(2026-05-19) Inside The 100-Agent Software Factory

Katie Parrott: Inside the 100-agent Software Factory. Mini-Vibe Check: Gas City

A glimpse of the future that’s not (yet) ready for practical use

Earlier this year, prominent software engineer Steve Yegge published a viral Medium post about Gas Town, an open-source tool that let developers coordinate 20 to 30 AI coding agents in parallel on the same codebase. Last week, Every’s head of tech consulting, Mike Taylor, got a peek at the future of multi-agent engineering with Gas Town’s successor project, Gas City.

TL;DR: Gas City has some sharp ideas that reflect the direction software development is headed, but it’s not yet ready for prime time.

What is Gas City: Running many coding agents in parallel is table stakes for developers at this point. Getting them to do anything useful requires coordination systems to hand work to each other, review each other’s output, and not step on each other’s branches—and nobody’s quite figured out how to get that right yet. “Software factories” like Gas City are one solution: an orchestration system that hands tasks to a small team of agents, routes their work, and decides what’s done.

What works: There are three ideas from the world of software engineering that Gas City is built on and are worth internalizing, even if you never touch the toolkit.

  • Dark factory versus light factory: Parts of your work where humans and agents talk to each other (planning, design, review) stay visible can be thought of as light, and parts where agents grind through clearly defined work on their own stay in the background, in the dark. As you gain trust in the agents’ output, you can move more of your process into the dark. (kinda like "above/below the API")
  • One pet, many cattle: The future of multi-agent engineering is likely organized with one persistent, named supervisor you talk to directly (Gas City calls it the “mayor”), who hands tasks to anonymous, disposable workers (the “polecats”) that do one job and shut down, so they execute their job without getting lost in context or in each other’s way
  • Multiple opinions on every code review: Give the same code to Claude, Codex, and Kimi at the same time for review from multiple angles.

What could be better

In Gas City, every task spins up a fresh agent session that doesn’t remember the earlier steps, so agents waste cycles re-reading context that other agents produced and miss connections a single session would have caught. Cost is also a challenge: A six-step job can cost six times the cost of one Claude session, which adds up fast

Beads, the task tracker powering the system, is built for agents first. It runs on the command line rather than as a visual dashboard, which is fine for agents but harder for humans, who want to see everything at a glance. So teams using Gas City in production typically pair it with Jira or Linear.app—placing tasks in two places instead of one. If the goal is to see could use one of the UIs made for Beads...

Additionally, Gas City was built on the assumption that AI models need hand-holding to stay on track, but models have gotten good enough that parts of Gas City built to keep models on track, such as review loops to catch mistakes and mid-task check-ins to prevent agents from drifting, are now mostly unnecessary.
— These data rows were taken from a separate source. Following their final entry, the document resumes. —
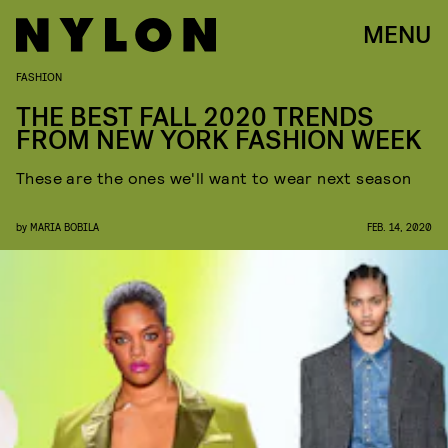
MENU
FASHION
THE BEST FALL 2020 TRENDS
FROM NEW YORK FASHION WEEK
These are the ones we'll want to wear next season
by
MARIA BOBILA
FEB. 14, 2020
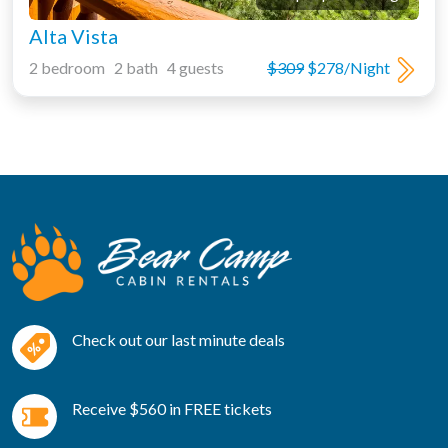
Alta Vista
2 bedroom 2 bath 4 guests
$309
$278/Night
Check out our last minute deals
Receive $560 in FREE tickets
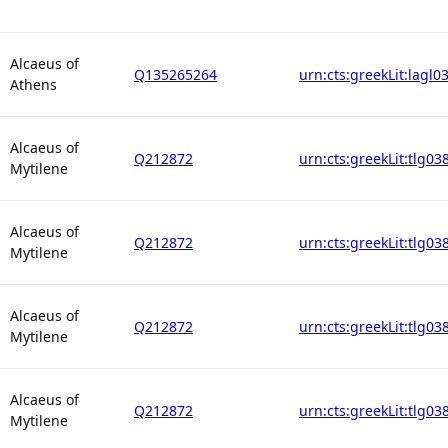
Alcaeus of
Q135265264
urn:cts:greekLit:lagl0
Athens
Alcaeus of
Q212872
urn:cts:greekLit:tlg03
Mytilene
Alcaeus of
Q212872
urn:cts:greekLit:tlg03
Mytilene
Alcaeus of
Q212872
urn:cts:greekLit:tlg03
Mytilene
Alcaeus of
Q212872
urn:cts:greekLit:tlg03
Mytilene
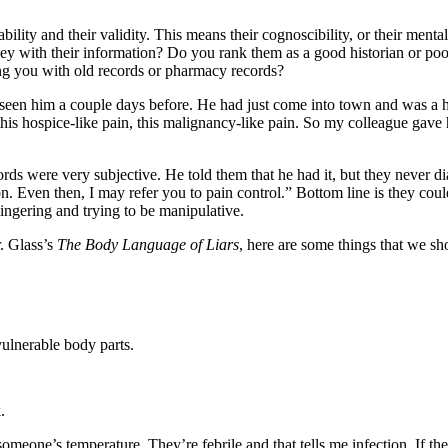
ility and their validity. This means their cognoscibility, or their menta
hey with their information? Do you rank them as a good historian or po
ling you with old records or pharmacy records?
seen him a couple days before. He had just come into town and was a 
r this hospice-like pain, this malignancy-like pain. So my colleague ga
 were very subjective. He told them that he had it, but they never diagn
on. Even then, I may refer you to pain control.” Bottom line is they co
ngering and trying to be manipulative.
. Glass’s
The Body Language of Liars
, here are some things that we sh
vulnerable body parts.
.
someone’s temperature. They’re febrile and that tells me infection. If the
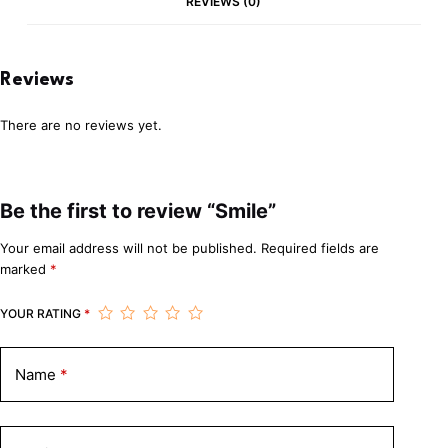
REVIEWS (0)
Reviews
There are no reviews yet.
Be the first to review “Smile”
Your email address will not be published.
Required fields are
marked
*
YOUR RATING
*
Name
*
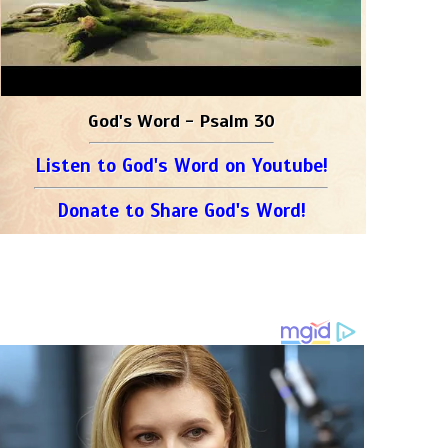
God's Word - Psalm 30
Listen to God's Word on Youtube!
Donate to Share God's Word!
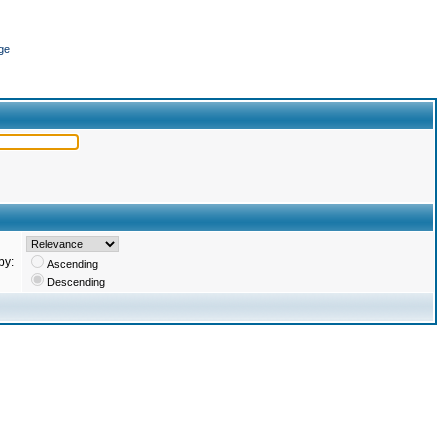
ge
by:
Ascending
Descending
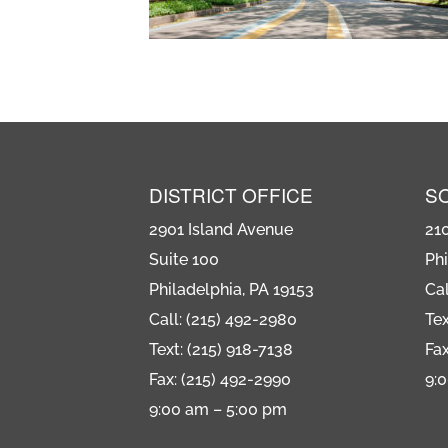
DISTRICT OFFICE
S
2901 Island Avenue
21
Suite 100
Phi
Philadelphia, PA 19153
Cal
Call: (215) 492-2980
Tex
Text: (215) 918-7138
Fax
Fax: (215) 492-2990
9:
9:00 am – 5:00 pm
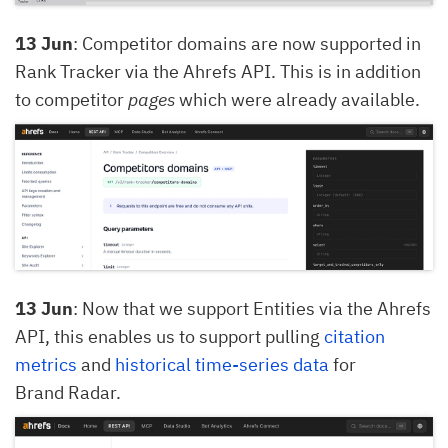
13 Jun
: Competitor domains are now supported in
Rank Tracker via the Ahrefs API. This is in addition
to competitor
pages
which were already available.
13 Jun
: Now that we support Entities via the Ahrefs
API, this enables us to support pulling
citation
metrics
and
historical time-series data
for
Brand Radar.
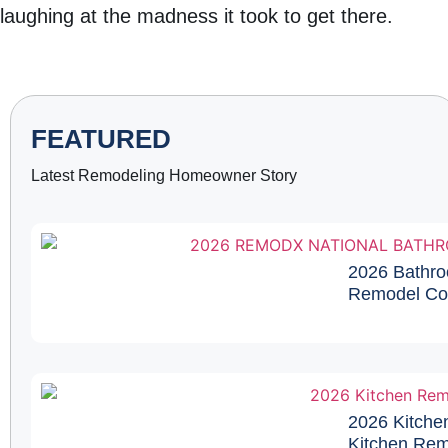
laughing at the madness it took to get there.
FEATURED
Latest Remodeling Homeowner Story
2026 Bathro
Remodel Cos
2026 Kitche
Kitchen Remo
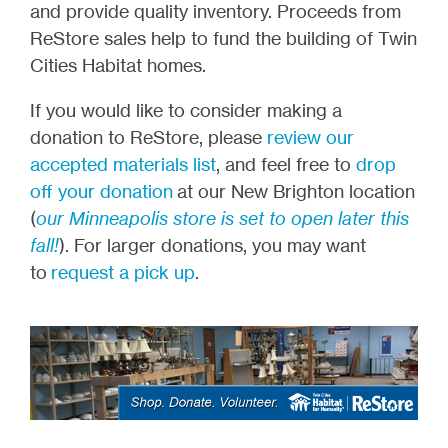
and provide quality inventory. Proceeds from
ReStore sales help to fund the building of Twin
Cities Habitat homes.
If you would like to consider making a
donation to ReStore, please
review our
accepted materials list
, and feel free to
drop
off your donation
at our New Brighton location
(
our Minneapolis store is set to open later this
fall!
). For larger donations, you may want
to
request a pick up
.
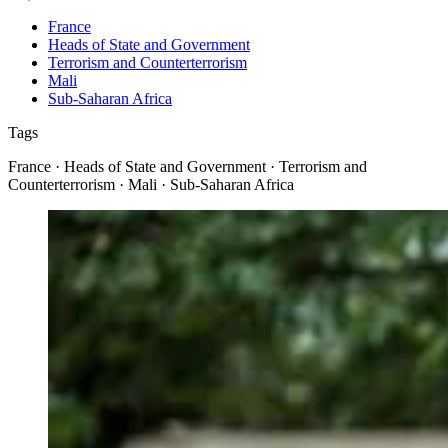
France
Heads of State and Government
Terrorism and Counterterrorism
Mali
Sub-Saharan Africa
Tags
France · Heads of State and Government · Terrorism and
Counterterrorism · Mali · Sub-Saharan Africa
Finally, Gas City uses deliberately unfamiliar words to refer to different inputs, actors, and workflows—“beads” for tasks, “polecats” for workers, “refineries” for processing steps—so it can be confusing for a team new to the tech.

If you’re already running more than 10 Claude Code sessions in parallel and reading source code, Gas City is worth a look because it’s one informed opinion on how to handle that level of orchestration

For everyone else, take the ideas and wait. OpenAI Symphony, released a few weeks ago, is a more accessible, enterprise-ready version of a similar idea: a written set of rules that turns your existing Linear board into the dashboard the agents work from. This is more in line with the way software engineers work now and doesn’t require the behavior change that Gas City does.